Par Jean Levry- Afriquematin.net

Le mardi 28 janvier 2019, nous publions un article relatif à l’agression sauvage d’une journaliste ivoirienne vivant au Maroc (lire l’article: https://afriquematin.net/maroc-les-africains-noirs-cibles-dagressions-recurrentes/). Cet article intitulé « Maroc : les africains noirs cibles d’agressions récurrentes » s’appuyait sur l’histoire de cette énième victime pour dénoncer les dangers auxquels sont exposés la communauté africaine subsaharienne vivant dans les pays du Maghreb, notamment au Maroc.

Le message a, de toute évidence, été saisi par les autorités du Royaume chérifien dont la réaction ne s’est faite attendre. L’auteur de l’agression a été  mis aux arrêts le mercredi 30 janvier 2019.

« Ce matin (hier mercredi, ndlr) la police judiciaire m’a appelé.
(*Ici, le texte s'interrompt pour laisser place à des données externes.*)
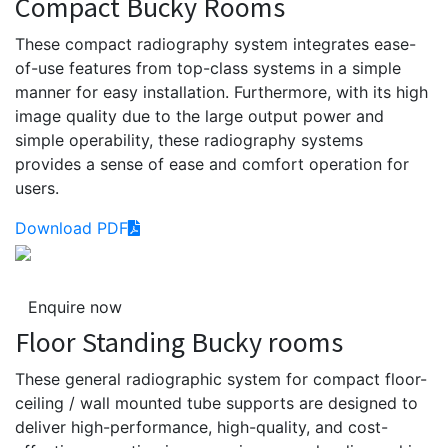
Compact Bucky Rooms
These compact radiography system integrates ease-
of-use features from top-class systems in a simple
manner for easy installation. Furthermore, with its high
image quality due to the large output power and
simple operability, these radiography systems
provides a sense of ease and comfort operation for
users.
Download PDF
Enquire now
Floor Standing Bucky rooms
These general radiographic system for compact floor-
ceiling / wall mounted tube supports are designed to
deliver high-performance, high-quality, and cost-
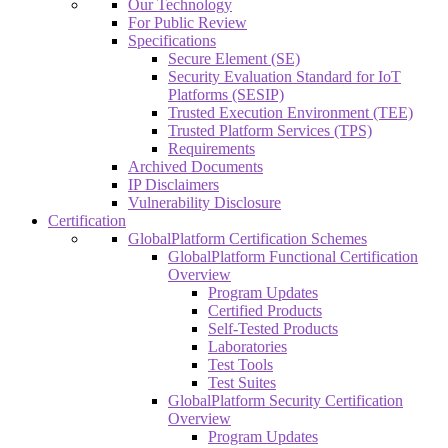
Our Technology
For Public Review
Specifications
Secure Element (SE)
Security Evaluation Standard for IoT
Platforms (SESIP)
Trusted Execution Environment (TEE)
Trusted Platform Services (TPS)
Requirements
Archived Documents
IP Disclaimers
Vulnerability Disclosure
Certification
GlobalPlatform Certification Schemes
GlobalPlatform Functional Certification
Overview
Program Updates
Certified Products
Self-Tested Products
Laboratories
Test Tools
Test Suites
GlobalPlatform Security Certification
Overview
Program Updates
Ils ont voulu m’entendre par rapport à mon agression qu’ils ont apprise par voie de presse. J’ai été accueilli avec tous les honneurs. Ils ont pris ma déposition. Ils m’ont montré mon agresseur au poste. Je l’ai reconnu. Il a été arrêté. L’enquête démarre dès aujourd’hui même», a déclaré Sylvie à sa sortie des locaux de la police de Rabat, la capitale marocaine.

Sylvie Obité a eu un doigt fracturé et son sac à main emporté lors son agression

Si elle précise avoir été reçue avec tous les honneurs, c’est parce que, explique-t-elle, elle n’avait pas eu droit à une oreille attentive juste après son agression lorsqu’elle s’était rendue au poste de police pour porter plainte. « Le premier jour, quand je suis parti à la police, personne n’a voulu m’écouter. J’ai attendu l’inspecteur qui devait prendre ma déposition de 16 heures à 19 heures, sans pouvoir le voir », a-t-elle poursuivi.
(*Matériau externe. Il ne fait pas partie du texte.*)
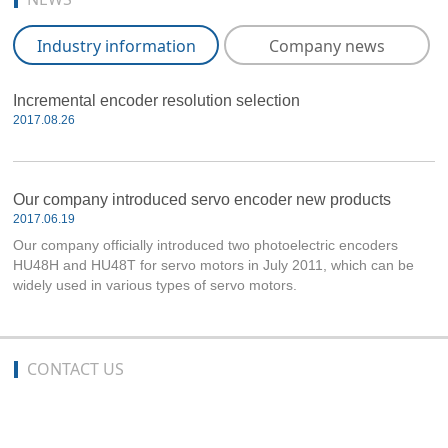
Industry information
Company news
Incremental encoder resolution selection
2017.08.26
Our company introduced servo encoder new products
2017.06.19
Our company officially introduced two photoelectric encoders
HU48H and HU48T for servo motors in July 2011, which can be
widely used in various types of servo motors.
CONTACT US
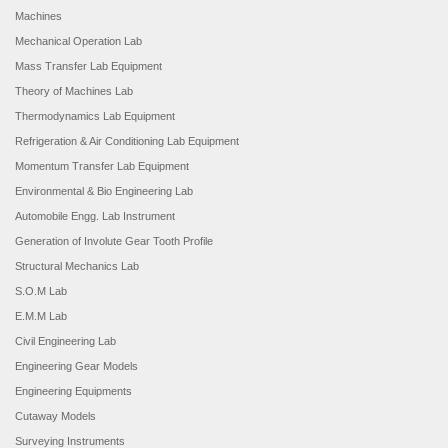
Machines
Mechanical Operation Lab
Mass Transfer Lab Equipment
Theory of Machines Lab
Thermodynamics Lab Equipment
Refrigeration & Air Conditioning Lab Equipment
Momentum Transfer Lab Equipment
Environmental & Bio Engineering Lab
Automobile Engg. Lab Instrument
Generation of Involute Gear Tooth Profile
Structural Mechanics Lab
S.O.M Lab
E.M.M Lab
Civil Engineering Lab
Engineering Gear Models
Engineering Equipments
Cutaway Models
Surveying Instruments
La médiatisation de l’affaire a sans doute obligé les autorités policières à changer de fusil d’épaule. Ce qui paraissait comme une autre injustice aux yeux de la victime, a donc été réparée et la jeune dame s’en réjouit. « Le chef de la préfecture de police s’est excusé auprès de moi au nom de toute la police nationale. Il m’a rassuré que ce genre d’incident n’arrivera plus. Et qu’ils veilleront davantage sur la sécurité des étrangers. Merci à la police !», a-t-elle confié à notre rédaction  dans un échange téléphonique.
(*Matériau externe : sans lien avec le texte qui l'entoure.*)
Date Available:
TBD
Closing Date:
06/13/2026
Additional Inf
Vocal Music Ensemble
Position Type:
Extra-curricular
Pour notre consœur, « c’est une grande victoire » et elle espère que son cas sera le déclic pour que « les africains noirs soient un peu respectés », et  que les dérives de ce genre devenues récurrentes, cessent définitivement.

Sylvie Obité, journaliste professionnelle réside au Maroc, précisément à Rabat depuis 4 ans  et travaille en qualité d’animatrice au sein d’une radio.